Через несколько дней мы снова участвовали в бою с новыми экипажами и новыми танками, спешно доставленными из Харькова.
Тогда я с ужасом понял, как война отравляет душу.
Я всегда ненавидел войну и ненавижу сейчас, однако же делал то, чего не следовало; то, что ненавидел и осуждал, о чем сожалею до сих пор и не могу понять, как это я делал.
Я увидел в перископ, как из снарядной воронки выскочил русский пехотинец и бросился к другой. Быстро прицелился и дал по нему пулеметную очередь. Пули взрыли вокруг него землю, но он остался невредим. Когда наш танк приблизился, русский выскочил из второй воронки и побежал, как заяц, к следующей. Вокруг него снова сеялись пули, Плутон тоже открыл по нему огонь, но никто из нас в него не попадал. Порта покатился со смеху и поднял Сталина к смотровой щели.
— Посмотри на работу наших метких стрелков, — сказал он коту.
Русский, видимо, обезумел от страха, потому что начал бегать по кругу. Наши пулеметы снова застрочили по нему, однако, к нашему изумлению, мы по-прежнему не могли в него попасть. Старик со Штеге заливались смехом почти так же, как Порта, и Штеге сказал:
— Господи, неужели ты не можешь держать эту … черту горизонтально?

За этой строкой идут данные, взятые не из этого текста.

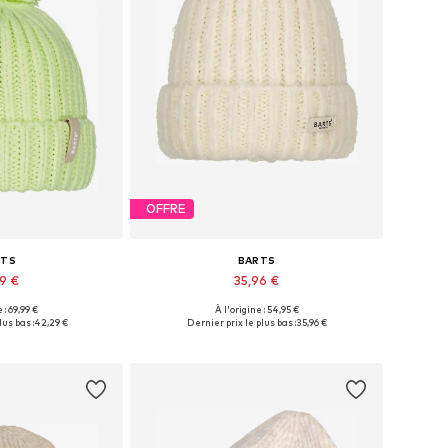
OFFRE
RTS
BARTS
29 €
35,96 €
 : 69,99 €
À l'origine : 54,95 €
nibles: 55-60
Tailles disponibles: 55-60
lus bas :
42,29 €
Dernier prix le plus bas :
35,96 €
au panier
Ajouter au panier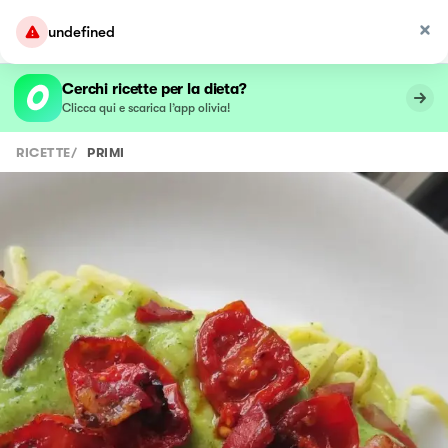
undefined
Cerchi ricette per la dieta?
Clicca qui e scarica l’app olivia!
RICETTE
/
PRIMI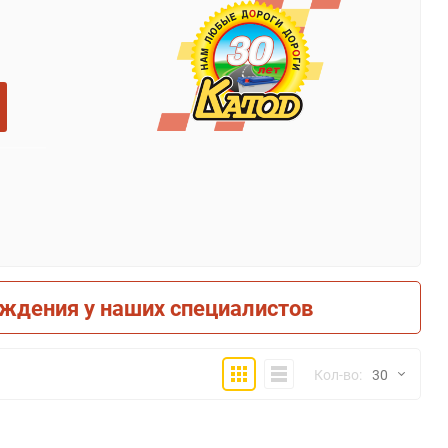
рждения у наших специалистов
Плитка
Компактно
Кол-во:
30
30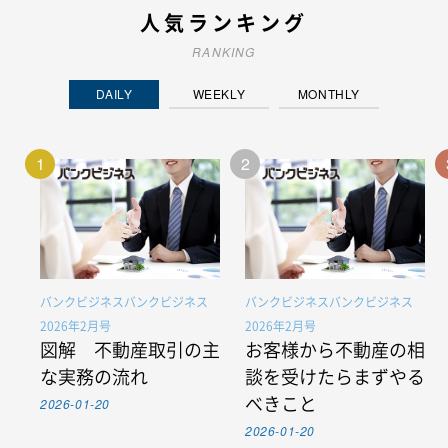
人気ランキング
RANKING
DAILY
WEEKLY
MONTHLY
1
2
バンクビジネスバンクビジネス
バンクビジネスバンクビジネス
2026年2月号
2026年2月号
図解 不動産取引の主
お客様から不動産の相
な実務の流れ
談を受けたらまずやる
2026-01-20
べきこと
2026-01-20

Я мысленно выругался, и когда русский прыгнул в очередную воронку, навел на нее огнемет и выпустил струю пламени, с ревом пронесшуюся по земле. Потом повернулся к Старику и сказал:
— После этого он не поднимется.
— Неужели? — ответил Старик. — Посмотри в прицел.

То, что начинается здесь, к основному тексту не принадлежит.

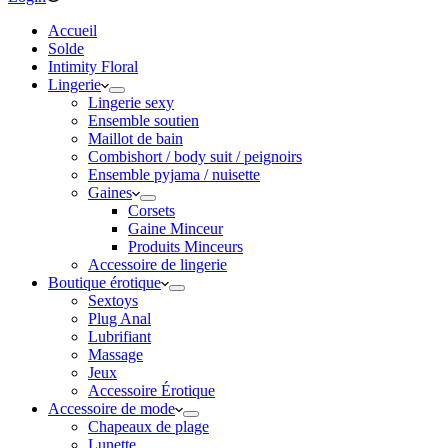
Accueil
Solde
Intimity Floral
Lingerie
Lingerie sexy
Ensemble soutien
Maillot de bain
Combishort / body suit / peignoirs
Ensemble pyjama / nuisette
Gaines
Corsets
Gaine Minceur
Produits Minceurs
Accessoire de lingerie
Boutique érotique
Sextoys
Plug Anal
Lubrifiant
Massage
Jeux
Accessoire Érotique
Accessoire de mode
Chapeaux de plage
Lunette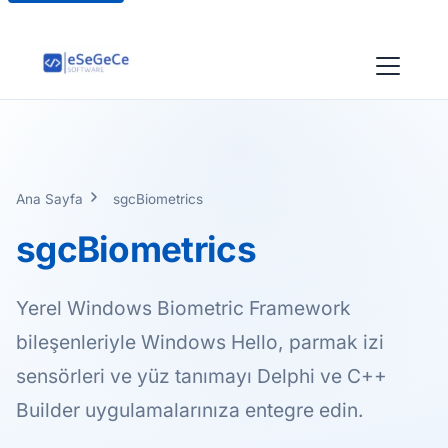
Ana Sayfa
sgcBiometrics
sgcBiometrics
Yerel Windows Biometric Framework
bileşenleriyle Windows Hello, parmak izi
sensörleri ve yüz tanımayı Delphi ve C++
Builder uygulamalarınıza entegre edin.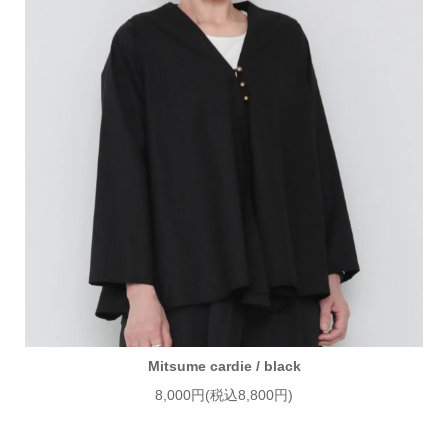
Mitsume cardie / black
8,000円(税込8,800円)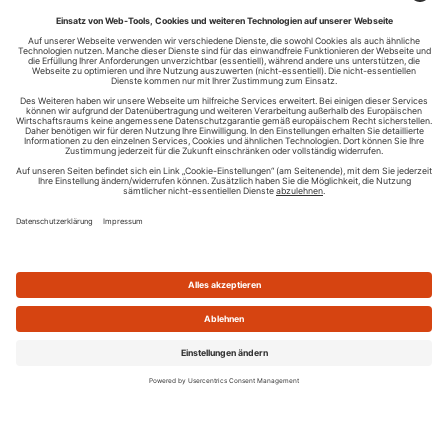
Ihren RSS-Feed veröffentlichen
RSS-Verzeichnis.de © 2003-2026
Impressum
Kontakt
Datenschutzinformation
Cookie-Einstellungen
AGB und Nutzungsbedingungen
Top 100 RSS Feeds
RSS Feed erstellen
Was ist ein RSS Feed?
Die besten RSS Reader
Neusten Feeds:
100
|
101-200
|
200-300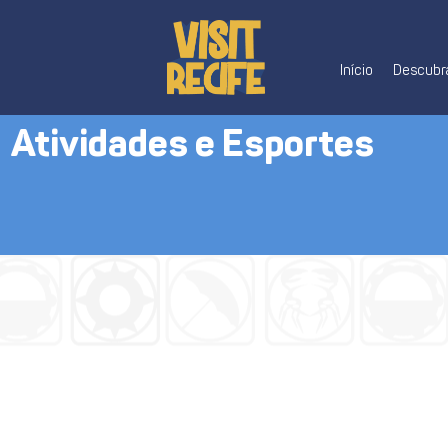
Início
Descubra
Atividades e Esportes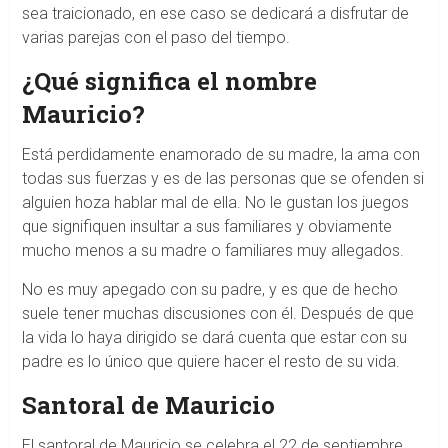
sea traicionado, en ese caso se dedicará a disfrutar de
varias parejas con el paso del tiempo.
¿Qué significa el nombre
Mauricio?
Está perdidamente enamorado de su madre, la ama con
todas sus fuerzas y es de las personas que se ofenden si
alguien hoza hablar mal de ella. No le gustan los juegos
que signifiquen insultar a sus familiares y obviamente
mucho menos a su madre o familiares muy allegados.
No es muy apegado con su padre, y es que de hecho
suele tener muchas discusiones con él. Después de que
la vida lo haya dirigido se dará cuenta que estar con su
padre es lo único que quiere hacer el resto de su vida.
Santoral de Mauricio
El santoral de Mauricio se celebra el 22 de septiembre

Я едва верил своим глазам: почерневший от огнеметной сажи пехотинец забежал в дом. Остальные четверо громко захохотали.
Тут для меня стало делом чести убить этого человека, и я стрелял по дому, пока он не вспыхнул.
Дело чести. Как я мог? Как мог убить человека только ради собственного тщеславия?
Но я это сделал, о чем сожалею. Война с ее вечными убийством, шумом, пламенем, разрушением незаметно отравила меня.
Даже самый фанатичный нацист должен был теперь признать, что великое наступление у немцев сорвалось, потому что мы готовились к отступлению в больших масштабах. Делалось последнее сверхчеловеческое усилие, чтобы добиться победы немецкого оружия. Наша рота дошла до Бирютска, где находилась на отдыхе целая кавалерийская часть. С близкого расстояния и в короткое время мы превратили людей и коней в вопящую окровавленную массу перепуганных людей и брыкающихся животных. Потом вынуждены были отступить, так как против нас бросили большой отряд Т-34.
Повсюду были тяжелые бои и тяжелые потери.